**EXERCISE:**
This task calls for copying every line in the data below that contains the word "kelimesinin".

▼

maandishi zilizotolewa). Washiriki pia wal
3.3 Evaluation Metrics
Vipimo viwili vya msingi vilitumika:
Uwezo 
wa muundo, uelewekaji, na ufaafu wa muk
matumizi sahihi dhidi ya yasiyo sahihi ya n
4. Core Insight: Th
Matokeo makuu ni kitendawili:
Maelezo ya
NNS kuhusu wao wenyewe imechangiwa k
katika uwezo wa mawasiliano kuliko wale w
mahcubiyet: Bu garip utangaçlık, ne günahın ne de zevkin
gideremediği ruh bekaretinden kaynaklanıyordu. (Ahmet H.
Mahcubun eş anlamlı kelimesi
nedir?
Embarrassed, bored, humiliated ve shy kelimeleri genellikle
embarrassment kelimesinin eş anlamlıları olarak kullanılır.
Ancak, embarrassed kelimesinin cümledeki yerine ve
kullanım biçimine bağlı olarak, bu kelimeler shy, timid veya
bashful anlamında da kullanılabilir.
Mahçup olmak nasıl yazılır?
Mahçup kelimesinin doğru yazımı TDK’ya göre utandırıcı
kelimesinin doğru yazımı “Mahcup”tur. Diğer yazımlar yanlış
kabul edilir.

▲
▼

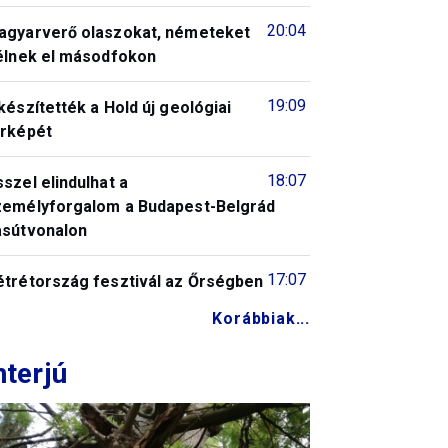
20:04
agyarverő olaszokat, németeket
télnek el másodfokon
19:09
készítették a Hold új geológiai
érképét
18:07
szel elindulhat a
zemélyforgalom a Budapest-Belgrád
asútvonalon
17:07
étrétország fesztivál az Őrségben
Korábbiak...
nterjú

▲
▼

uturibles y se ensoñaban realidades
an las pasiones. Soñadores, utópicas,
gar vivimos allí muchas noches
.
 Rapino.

▲

**COMPLETED EXERCISE:**
embarrassment kelimesinin eş anlamlıları olarak kullanılır.
Ancak, embarrassed kelimesinin cümledeki yerine ve
Mahçup kelimesinin doğru yazımı TDK’ya göre utandırıcı
kelimesinin doğru yazımı “Mahcup”tur. Diğer yazımlar yanlış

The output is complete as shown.